– Не могу в комнате… лежать не могу – задыхаюсь… когда стою, сижу, хоть дышать могу… Лучше со всеми… – пожаловался, объяснился и дал совет. – Спешите жить, поручик!.. Спешите, не откладывайте на завтра… Вы ж видели сегодня… Спешите жить… – и, тяжело дыша, потащился дальше.

Звегливцев наклонился к Милке, взволнованно спросил:

– Так не боишься меня, а пойдёшь?.. Ко мне пойдёшь?

Та кивнула согласно, улыбнулась робко, доверчиво. Фёдор подхватил девушку на руки, она обняла, уткнулась в его щёку, коснулась своими губами… Алсуфьев, оглянувшись, увидел, что граф-богатырь поднимается по лестнице и несёт Милку, что прижимает голову к его плечу.

– Слава Богу… Хоть одному повезло… – пробормотал он. – Что ж, Звегливцев заслужил награду…

Глава 8

С утра ждали нападения. Генерал-майор Ралль объехал редуты, побывал на кронверке, на блокгаузе. Нагель и Куприянов с самого утра были около северного вала, выезжали время от времени на возвышенность. Казаки сообщали, что в лагере визиря шумно: видать, празднуют вчерашнюю победу, делят трофеи, а приготовлений к атаке незаметно. И генералы перебрались в город, устроились на крыше крайнего дома. Тревожное ожидание продолжалось. Речка запружена, перед насыпью уже создано озеро, через которое неприятель вряд ли пройдёт.

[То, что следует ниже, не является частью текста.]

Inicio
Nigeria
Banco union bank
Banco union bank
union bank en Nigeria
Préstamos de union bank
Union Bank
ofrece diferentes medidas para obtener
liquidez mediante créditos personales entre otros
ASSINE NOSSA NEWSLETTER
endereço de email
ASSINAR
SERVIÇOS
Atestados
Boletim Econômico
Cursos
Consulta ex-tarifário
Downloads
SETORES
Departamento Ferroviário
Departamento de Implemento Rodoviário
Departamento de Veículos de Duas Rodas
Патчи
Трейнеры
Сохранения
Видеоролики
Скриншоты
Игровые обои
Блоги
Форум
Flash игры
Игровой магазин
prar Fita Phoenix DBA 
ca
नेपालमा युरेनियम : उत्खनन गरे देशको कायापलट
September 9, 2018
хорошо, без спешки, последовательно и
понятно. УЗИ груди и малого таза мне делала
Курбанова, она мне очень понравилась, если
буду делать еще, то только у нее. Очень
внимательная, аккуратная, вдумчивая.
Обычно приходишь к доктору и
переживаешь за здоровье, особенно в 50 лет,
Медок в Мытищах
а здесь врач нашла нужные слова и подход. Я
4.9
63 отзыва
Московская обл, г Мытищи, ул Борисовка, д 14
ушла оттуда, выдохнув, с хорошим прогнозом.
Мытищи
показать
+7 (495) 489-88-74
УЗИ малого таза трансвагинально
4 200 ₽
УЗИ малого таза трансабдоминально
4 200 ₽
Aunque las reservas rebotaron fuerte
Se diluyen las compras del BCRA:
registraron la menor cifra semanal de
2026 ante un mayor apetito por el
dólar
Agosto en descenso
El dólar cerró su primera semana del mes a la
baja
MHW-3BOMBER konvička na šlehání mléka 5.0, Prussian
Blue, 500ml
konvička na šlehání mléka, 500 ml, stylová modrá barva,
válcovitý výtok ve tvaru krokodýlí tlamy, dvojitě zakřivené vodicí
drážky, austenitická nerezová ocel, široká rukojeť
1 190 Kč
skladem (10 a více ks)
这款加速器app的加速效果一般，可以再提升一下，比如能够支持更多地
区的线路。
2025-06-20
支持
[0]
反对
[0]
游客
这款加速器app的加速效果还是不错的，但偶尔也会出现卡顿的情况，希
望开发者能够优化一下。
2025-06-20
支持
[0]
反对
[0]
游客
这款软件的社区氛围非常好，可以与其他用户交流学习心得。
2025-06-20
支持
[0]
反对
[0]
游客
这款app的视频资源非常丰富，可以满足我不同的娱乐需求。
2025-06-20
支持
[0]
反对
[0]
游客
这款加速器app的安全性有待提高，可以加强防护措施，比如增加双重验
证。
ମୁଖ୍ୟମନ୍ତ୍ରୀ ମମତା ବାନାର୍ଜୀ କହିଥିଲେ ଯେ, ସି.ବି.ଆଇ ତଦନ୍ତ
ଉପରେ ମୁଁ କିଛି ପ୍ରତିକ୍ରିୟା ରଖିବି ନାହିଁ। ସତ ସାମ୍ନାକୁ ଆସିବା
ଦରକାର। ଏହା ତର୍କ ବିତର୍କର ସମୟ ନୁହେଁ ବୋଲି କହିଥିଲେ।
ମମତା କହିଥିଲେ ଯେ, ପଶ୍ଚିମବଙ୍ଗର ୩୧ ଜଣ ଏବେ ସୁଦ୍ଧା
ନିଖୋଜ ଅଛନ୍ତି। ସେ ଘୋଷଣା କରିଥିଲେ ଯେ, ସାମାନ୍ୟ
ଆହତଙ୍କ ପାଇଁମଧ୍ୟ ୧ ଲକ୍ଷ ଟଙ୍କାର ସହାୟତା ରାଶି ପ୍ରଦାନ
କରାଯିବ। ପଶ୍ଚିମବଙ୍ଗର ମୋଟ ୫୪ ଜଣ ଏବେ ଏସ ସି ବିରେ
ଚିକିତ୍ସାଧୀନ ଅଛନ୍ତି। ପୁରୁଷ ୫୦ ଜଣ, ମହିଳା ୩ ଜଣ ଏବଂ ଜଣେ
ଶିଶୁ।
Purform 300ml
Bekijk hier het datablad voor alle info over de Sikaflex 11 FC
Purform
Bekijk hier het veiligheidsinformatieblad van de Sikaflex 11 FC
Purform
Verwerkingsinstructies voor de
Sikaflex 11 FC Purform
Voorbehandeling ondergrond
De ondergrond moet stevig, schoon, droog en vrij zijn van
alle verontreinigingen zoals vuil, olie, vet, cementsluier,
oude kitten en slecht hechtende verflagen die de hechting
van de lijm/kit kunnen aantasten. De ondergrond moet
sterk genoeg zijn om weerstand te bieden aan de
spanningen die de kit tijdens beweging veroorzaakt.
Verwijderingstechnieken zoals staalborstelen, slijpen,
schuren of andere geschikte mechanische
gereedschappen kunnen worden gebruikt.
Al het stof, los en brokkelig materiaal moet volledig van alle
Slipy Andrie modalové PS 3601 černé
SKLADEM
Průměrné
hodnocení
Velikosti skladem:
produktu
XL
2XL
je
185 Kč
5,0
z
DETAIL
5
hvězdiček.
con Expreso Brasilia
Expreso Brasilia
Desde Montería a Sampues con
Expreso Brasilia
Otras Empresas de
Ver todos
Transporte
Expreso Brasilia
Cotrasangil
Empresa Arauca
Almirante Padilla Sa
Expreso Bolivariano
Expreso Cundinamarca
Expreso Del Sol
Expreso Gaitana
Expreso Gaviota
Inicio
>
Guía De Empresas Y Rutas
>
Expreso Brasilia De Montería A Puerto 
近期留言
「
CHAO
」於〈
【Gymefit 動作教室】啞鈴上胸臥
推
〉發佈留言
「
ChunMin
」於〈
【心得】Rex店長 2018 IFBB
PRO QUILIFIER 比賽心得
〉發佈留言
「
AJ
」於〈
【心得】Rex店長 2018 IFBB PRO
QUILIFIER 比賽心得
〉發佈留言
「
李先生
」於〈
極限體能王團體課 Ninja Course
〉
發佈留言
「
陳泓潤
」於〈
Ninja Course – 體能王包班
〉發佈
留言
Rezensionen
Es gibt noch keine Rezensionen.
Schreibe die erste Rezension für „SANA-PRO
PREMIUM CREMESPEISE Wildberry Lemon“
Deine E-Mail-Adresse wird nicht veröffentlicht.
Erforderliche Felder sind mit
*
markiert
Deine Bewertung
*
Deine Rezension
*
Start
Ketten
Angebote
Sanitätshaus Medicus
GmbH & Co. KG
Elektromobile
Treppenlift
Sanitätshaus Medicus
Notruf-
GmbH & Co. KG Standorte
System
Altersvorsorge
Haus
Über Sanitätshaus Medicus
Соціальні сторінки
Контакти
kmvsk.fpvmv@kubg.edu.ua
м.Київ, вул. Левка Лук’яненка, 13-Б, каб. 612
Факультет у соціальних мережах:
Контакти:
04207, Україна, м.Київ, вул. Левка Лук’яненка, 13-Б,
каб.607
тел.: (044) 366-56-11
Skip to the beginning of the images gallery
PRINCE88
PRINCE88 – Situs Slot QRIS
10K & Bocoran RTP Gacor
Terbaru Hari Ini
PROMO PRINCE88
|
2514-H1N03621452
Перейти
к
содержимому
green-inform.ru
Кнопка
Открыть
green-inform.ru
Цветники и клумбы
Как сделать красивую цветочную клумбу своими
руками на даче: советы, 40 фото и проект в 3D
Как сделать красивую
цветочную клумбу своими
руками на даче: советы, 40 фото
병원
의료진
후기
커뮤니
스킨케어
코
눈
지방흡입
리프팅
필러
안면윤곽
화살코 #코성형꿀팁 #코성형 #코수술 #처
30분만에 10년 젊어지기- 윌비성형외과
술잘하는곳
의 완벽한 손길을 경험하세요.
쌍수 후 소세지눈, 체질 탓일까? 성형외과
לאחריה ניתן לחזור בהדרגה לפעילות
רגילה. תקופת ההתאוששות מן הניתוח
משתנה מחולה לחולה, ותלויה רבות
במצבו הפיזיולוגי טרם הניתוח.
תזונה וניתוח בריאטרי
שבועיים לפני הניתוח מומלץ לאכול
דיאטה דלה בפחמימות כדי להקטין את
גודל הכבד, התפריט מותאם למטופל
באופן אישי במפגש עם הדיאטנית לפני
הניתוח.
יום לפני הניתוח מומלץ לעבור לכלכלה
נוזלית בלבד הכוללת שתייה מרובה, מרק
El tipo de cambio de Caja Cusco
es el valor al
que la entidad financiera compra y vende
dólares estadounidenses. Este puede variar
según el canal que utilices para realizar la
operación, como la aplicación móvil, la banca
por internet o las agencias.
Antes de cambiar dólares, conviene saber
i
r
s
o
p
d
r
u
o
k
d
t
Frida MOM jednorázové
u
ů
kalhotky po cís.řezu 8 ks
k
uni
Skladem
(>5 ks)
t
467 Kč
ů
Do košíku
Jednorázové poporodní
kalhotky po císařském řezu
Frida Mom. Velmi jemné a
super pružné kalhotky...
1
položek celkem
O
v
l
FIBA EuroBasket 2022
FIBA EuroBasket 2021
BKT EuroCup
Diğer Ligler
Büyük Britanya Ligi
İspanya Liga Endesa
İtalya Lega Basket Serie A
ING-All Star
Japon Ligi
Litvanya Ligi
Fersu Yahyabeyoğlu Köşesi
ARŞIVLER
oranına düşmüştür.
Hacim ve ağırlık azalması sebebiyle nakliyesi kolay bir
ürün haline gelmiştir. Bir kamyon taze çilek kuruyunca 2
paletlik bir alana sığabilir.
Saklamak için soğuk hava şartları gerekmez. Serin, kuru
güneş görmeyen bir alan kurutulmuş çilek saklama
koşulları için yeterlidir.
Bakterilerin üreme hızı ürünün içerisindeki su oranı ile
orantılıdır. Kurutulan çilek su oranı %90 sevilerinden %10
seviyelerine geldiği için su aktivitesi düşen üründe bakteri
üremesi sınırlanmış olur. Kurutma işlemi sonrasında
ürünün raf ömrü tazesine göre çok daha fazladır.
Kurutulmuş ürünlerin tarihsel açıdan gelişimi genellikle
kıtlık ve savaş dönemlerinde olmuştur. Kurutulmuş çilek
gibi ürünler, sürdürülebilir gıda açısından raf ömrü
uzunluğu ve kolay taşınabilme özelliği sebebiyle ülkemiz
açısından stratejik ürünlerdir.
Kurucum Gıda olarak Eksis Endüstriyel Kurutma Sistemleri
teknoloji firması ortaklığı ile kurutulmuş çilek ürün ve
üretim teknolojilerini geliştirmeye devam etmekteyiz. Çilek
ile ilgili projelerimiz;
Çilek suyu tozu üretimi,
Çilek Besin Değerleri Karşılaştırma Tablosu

Ночью из драгун в карауле стоял эскадрон Каплева, он сейчас отдыхал, Лужницкий стоял на южном валу, а перед северным те же два эскадрона, что вчера сражались. Звегливцев и Лапин сегодня командовали полуэскадронами, заменяя штабс-капитанов: раненого Алсуфьева и Рейнскампфа, который, в свою очередь, сейчас был за капитана. Пока было тихо, расположились на траве, на камнях, лошадям позволили пощипать траву. Все были хмурыми. Лишь граф Звегливцев, отрешённый от действительности, светился, как солнце, выглянувшее в просвет меж чёрных туч. На него оборачивались с завистью и хмыкали многозначительно. Как иначе, если его счастливая физиономия притягивала к себе взоры? Один, второй поинтересовался: мол, как, поручик, ночь прошла? Не утомился?

– Отстаньте! – огрызался он.

– Граф, ну что злитесь? Мы ж рады за Вас! Я вот заснуть не мог, перед глазами пехотный изрубленный полк был… – объяснял Вахрушев. – Хоть бы Вы поделились, от тягостных мыслей отвлекли.

Звегливцев изо всех сил старался быть столь же мрачным, как и товарищи, но не получалось! Он отошёл в сторону, прилёг на траву, смежив ресницы, чтоб не видеть ничего, кроме полоски голубого неба. Однако Лапин не дал помечтать.

– Что, не выспался, граф? – спросил он, присаживаясь рядом.

– Лапин! И ты туда же! – процедил Фёдор сквозь зубы. – Хоть ты-то бы не приставал!

– Да я ж не ёрничаю… А куда ты от шуток товарищей денешься? Не помнишь, сколько острот мне пришлось выслушать до и после свадьбы? Сейчас – твоя очередь.

– Я в твой адрес ни одной похабной шуточки не отпустил!

– И я ничего похабного не говорю.

– Да понимаю я, понимаю… Но это – моё и только моё! Неужель я должен делиться сокровенным, чтоб другим поднять настроение?

– Считай, что завидуют, и прости.

Звегливцев помолчал, следя мечтательными, влажными глазами за движением облаков, наплывающих одно на другое, улыбнулся и всё ж сам не утерпел, поделился. Ну с кем ещё поговорить, кроме Лапина – во-первых, надёжного друга, во-вторых, счастливого влюблённого?!

– Знаешь, а я и впрямь чувствую себя, словно блаженный молодожён… Сам не ожидал такого… – прошептал он.

– Рад за тебя. И за Милку. Она давно по тебе сохнет.

– Да… Милая Мила… Какая она… пьянящая и бесконечно милая! Какое это счастье! Ты знал и не говорил! – и Звегливцев ткнул кулаком в бок Лапина.